1 July 2023
Trains give children a real sense of adventure and most young kids love them. They might use them to ride to school, to visit grandparents or to go on an expedition to the shops to buy a new toy.
They are free to move around on trains in a way they are not when restricted in car seats. You may find yourself accompanying your toddler up and down the train for an entire journey just for the thrill of balancing with the motion of the train and seeing lots of different faces in the carriages. In fact, your two-year-old may have you walk the full length of the train for an entire 2-hour journey, testing your balance and patience to the max.
Going to a station, buying a ticket and waiting for the train is a set of rituals that evoke a sense of adventure. The process creates a sense of occasion. On the platform and on the train there are lots of people to watch. It’s easy for the accompanying adult to fall into conversation with strangers even if just to check your train is going to the correct destination. Games of peekaboo easily start with little children who can stay in their pushchairs on the train. You can teach a child that the uniformed conductor or assistant at the station is a safe person to turn to with questions or if they feel threatened.
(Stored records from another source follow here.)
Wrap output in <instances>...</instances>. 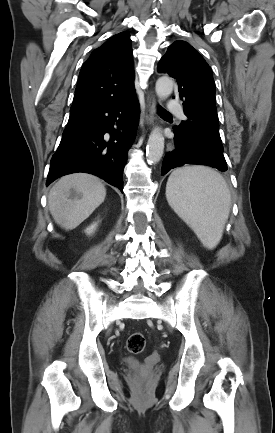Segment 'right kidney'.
<instances>
[{
    "instance_id": "right-kidney-1",
    "label": "right kidney",
    "mask_w": 275,
    "mask_h": 433,
    "mask_svg": "<svg viewBox=\"0 0 275 433\" xmlns=\"http://www.w3.org/2000/svg\"><path fill=\"white\" fill-rule=\"evenodd\" d=\"M96 227H97V223H94V224H92L91 226H89V227L85 230V232H86L87 234L90 235L91 233H93V232L95 231Z\"/></svg>"
}]
</instances>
Trains are more interactive for children than being buckled in a car seat. They can push the button to open the doors, give their tickets to the inspector and count the stops. They can use the toilets on board and often they can ride an escalator to the street. There might be a trolley of refreshments.
Older children experience freedom if they are travelling to and from school on a train, even if it’s just a few stops. When they have grown confident on the trains to commute they can use it to do things at the weekend.
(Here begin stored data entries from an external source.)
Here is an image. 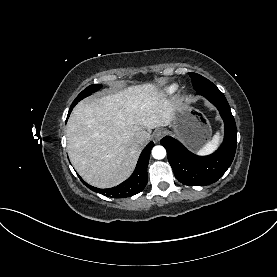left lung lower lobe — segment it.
<instances>
[{
	"label": "left lung lower lobe",
	"instance_id": "1",
	"mask_svg": "<svg viewBox=\"0 0 277 277\" xmlns=\"http://www.w3.org/2000/svg\"><path fill=\"white\" fill-rule=\"evenodd\" d=\"M197 94L214 104L224 120V141L219 149L208 156H197L172 137L166 136L160 141L166 148L175 177L188 186H204L219 180L230 167L237 144L236 124L223 93L216 88L201 90Z\"/></svg>",
	"mask_w": 277,
	"mask_h": 277
}]
</instances>
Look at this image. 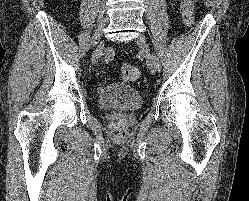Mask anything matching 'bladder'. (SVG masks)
I'll return each instance as SVG.
<instances>
[{
    "instance_id": "bladder-1",
    "label": "bladder",
    "mask_w": 249,
    "mask_h": 201,
    "mask_svg": "<svg viewBox=\"0 0 249 201\" xmlns=\"http://www.w3.org/2000/svg\"><path fill=\"white\" fill-rule=\"evenodd\" d=\"M144 100L139 89L129 84L113 82L103 86L98 93L97 106L101 110L123 108L138 110Z\"/></svg>"
}]
</instances>
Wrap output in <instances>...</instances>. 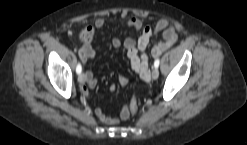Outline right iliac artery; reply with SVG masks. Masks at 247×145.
I'll use <instances>...</instances> for the list:
<instances>
[{
	"label": "right iliac artery",
	"instance_id": "right-iliac-artery-1",
	"mask_svg": "<svg viewBox=\"0 0 247 145\" xmlns=\"http://www.w3.org/2000/svg\"><path fill=\"white\" fill-rule=\"evenodd\" d=\"M81 71H82V66H81L80 63H78V65H77V67H76V72H77V74H80Z\"/></svg>",
	"mask_w": 247,
	"mask_h": 145
}]
</instances>
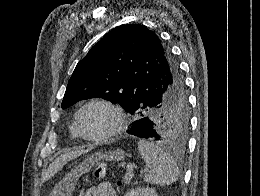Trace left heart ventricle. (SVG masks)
<instances>
[{
	"mask_svg": "<svg viewBox=\"0 0 260 196\" xmlns=\"http://www.w3.org/2000/svg\"><path fill=\"white\" fill-rule=\"evenodd\" d=\"M117 122L115 113L103 104H93L81 114L79 126L89 136L102 135L111 130Z\"/></svg>",
	"mask_w": 260,
	"mask_h": 196,
	"instance_id": "obj_1",
	"label": "left heart ventricle"
}]
</instances>
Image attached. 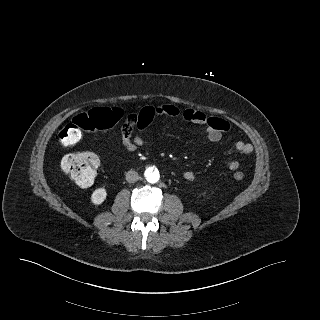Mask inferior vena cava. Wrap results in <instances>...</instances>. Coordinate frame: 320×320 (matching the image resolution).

Children can replicate trains, tracks, stations and other railway features if they have even a very basic set at home. Wooden jigsaw rails with one engine and a carriage give children something to construct and put in motion. It is said that this motion attracts boys and is connected to the amount of testosterone but parents of girls who love train sets may wish to debate that.
Constructing a railway and pushing a train along it is certainly a brilliant form of structured play that will encourage your child to consider engineering or sciences eventually. The rolling of the toy train promotes spatial awareness. Starting with just a few pieces, children can add to their set with pocket money or by asking for extras at birthdays and Christmas.
As children get older they can start to recognise and track locomotives. They can differentiate power used by different engines, different sizes and history. In short, they can geek out on trains! They may develop a love of engineering or even turn into actual trainspotters with a hobby for life.